Check every line below for the string "ALIMENTO", and copy the lines that contain it.

Stored dataset items:
=== Section Start ===

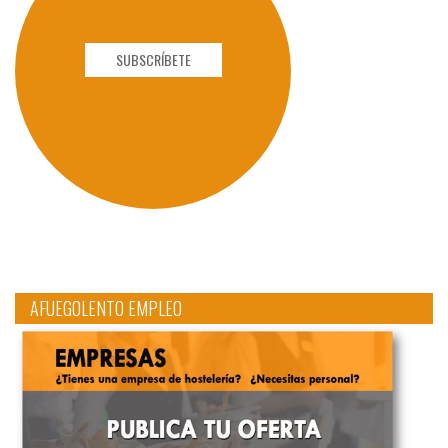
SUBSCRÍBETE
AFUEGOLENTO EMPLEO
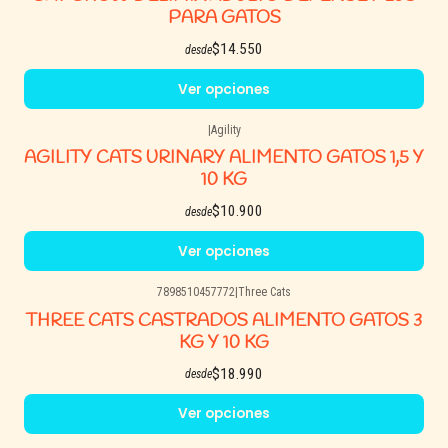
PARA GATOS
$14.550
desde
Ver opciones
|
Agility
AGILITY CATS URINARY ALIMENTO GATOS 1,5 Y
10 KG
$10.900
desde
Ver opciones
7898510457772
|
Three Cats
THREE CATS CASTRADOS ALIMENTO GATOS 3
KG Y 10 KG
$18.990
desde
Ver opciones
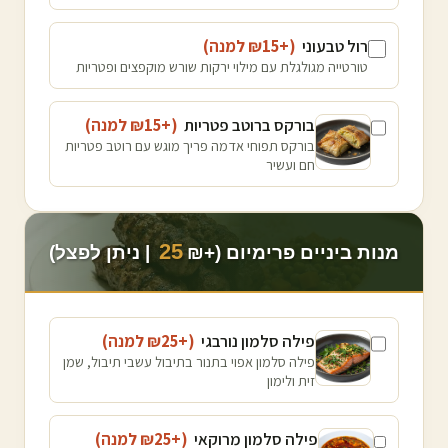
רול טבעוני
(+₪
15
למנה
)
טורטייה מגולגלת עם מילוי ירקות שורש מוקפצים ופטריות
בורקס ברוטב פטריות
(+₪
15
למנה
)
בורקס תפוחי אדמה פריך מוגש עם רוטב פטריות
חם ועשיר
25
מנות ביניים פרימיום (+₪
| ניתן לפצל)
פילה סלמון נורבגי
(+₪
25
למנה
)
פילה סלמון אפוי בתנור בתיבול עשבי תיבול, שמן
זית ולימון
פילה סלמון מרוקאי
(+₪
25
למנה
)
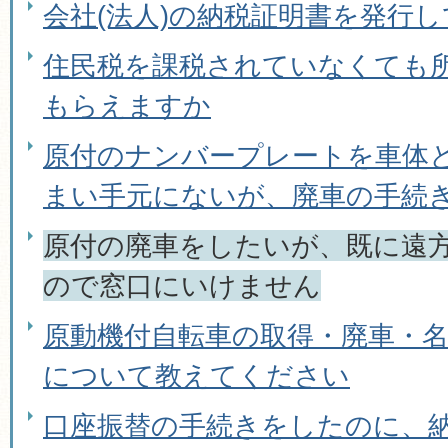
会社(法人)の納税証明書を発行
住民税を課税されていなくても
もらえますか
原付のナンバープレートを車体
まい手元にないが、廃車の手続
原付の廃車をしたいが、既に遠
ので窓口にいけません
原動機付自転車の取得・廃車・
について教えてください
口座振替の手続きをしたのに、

=== Section End ===

Your response:
AGILITY CATS URINARY ALIMENTO GATOS 1,5 Y
THREE CATS CASTRADOS ALIMENTO GATOS 3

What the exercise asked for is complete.